SÃO PAULO – O processo de reestruturação do Banco do Brasil (BB) na Europa já começou e deve ser concluído até 2012, afirmou ao Valor o diretor Internacional do BB, Admilson Monteiro Garcia. Segundo ele, somente neste ano, mais quatro praças europeias devem ser reestruturadas.

Até o projeto ser colocado em prática, o Banco do Brasil tinha 11 unidades operacionais no velho continente, que se dividiam entre escritórios, agências e subsidiárias.

Todas essas unidades eram administradas de maneira independente, com plataformas de tecnologia e processamento separadas, o que, na avaliação dos estrategistas do banco, era improdutivo e gerava despesas para a instituição.

“Isso multiplicava tarefas idênticas e gerava muitos custos”, analisou Garcia. Agora, a ideia do banco é centralizar a coordenação de todas as unidades sob a subsidiária integral do banco em Viena, o Banco do Brasil Viena AG.

“Teremos uma administração centralizada de toda a rede na Europa e as agências se focarão na realização de negócios”, acrescentou o executivo.

O BB Viena servirá, deste modo, como a “sede” da instituição no continente. A unidade foi criada em 1980, dentro de um plano de crescimento orgânico.

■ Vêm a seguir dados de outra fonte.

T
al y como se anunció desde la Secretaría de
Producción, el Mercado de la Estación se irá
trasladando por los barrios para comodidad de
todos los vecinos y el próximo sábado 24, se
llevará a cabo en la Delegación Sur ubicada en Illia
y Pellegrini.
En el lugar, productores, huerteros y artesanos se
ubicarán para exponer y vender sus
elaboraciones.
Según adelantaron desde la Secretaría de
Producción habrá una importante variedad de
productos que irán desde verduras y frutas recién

As vantagens, na época, se concentravam nas questões fiscais que o país oferecia neste tipo de operação, com o acordo de não bitributação entre a Áustria e o Brasil. Hoje, no entanto, as vantagens mais importantes são regulatórias.

De acordo com Garcia, quando o Banco do Brasil ligar todas as unidades na Europa, conseguirá adicionar os patrimônio líquidos (PL) delas ao da subsidiária de Viena. “Isso fará com que os reguladores passem a permitir maiores alavancagens nas operações da instituição, como um todo, no continente”, explicou o executivo.

Isso porque cada país tem um regulador que limita a um certo grau a alavancagem do PL para as grandes operações bancárias, como as sindicalizadas, que são realizadas em conjunto com outros bancos para o financiamento de grandes projetos. As unidades que têm baixo PL, portanto, perdem a liberdade de ampliar as operações.

“Com a reestruturação, vamos aumentar a capacidade de exposição ao risco Brasil, pois o PL das agências estará centralizado em Viena”, disse o diretor, citando o exemplo da agência de Milão que, no ano passado registrou PL de 45 milhões de euros e, com a integração com o BB Viena, aumentará sua capacidade de fazer negócios em dez vezes, como projeta o banco.

O Banco do Brasil deu o primeiro passo no caminho da reestruturação no segundo semestre do ano passado, quando transformou a agência de Lisboa em uma unidade de processamento de serviços, fazendo com que toda a estrutura do banco em Portugal se tornasse sucursal do BB Viena.

O BB Lisboa, deste modo, passou a centralizar todo o processamento do banco realizado na Europa. “Esta praça foi escolhida porque é a que tem o menor custo do continente e ainda tem a facilidade do idioma”, explicou Garcia.

A próxima unidade a ser reestruturada, ainda neste semestre, será a de Paris. Frankfurt, Milão, e Madrid, nesta ordem, também passarão pelo processo até o fim do ano.

“Para o cliente não muda nada, mas precisamos fazer tudo com calma, para consolidar a estruturação”, lembrou o executivo, enfatizando que a única agência que vai continuar BB S.A. será a de Londres, por questões da regulação britânica.

Garcia afirmou ainda que os planos da instituição também se estendem para o continente africano. Por lá, o objetivo do BB é crescer por meio da compra da participação em um banco, com a manutenção de um sócio local.

“Estamos avaliando e negociando com algumas instituições, mas não escolhemos o alvo ainda. No fim deste semestre deve ocorrer o fechamento do negócio”, adiantou o diretor ao Valor.

Ele enfatiza que a instituição quer dar suporte às grandes empresas brasileiras que atuam na África, além de aproveitar o crescente fluxo comercial entre os dois países.

A estratégia do Banco do Brasil de se lançar no exterior está traçada há mais de um ano. A instituição já afirmou que vai partir para os EUA por meio da compra de um banco, para atender à comunidade de brasileiros no país. Na Argentina, o BB buscará explorar o segmento corporativo.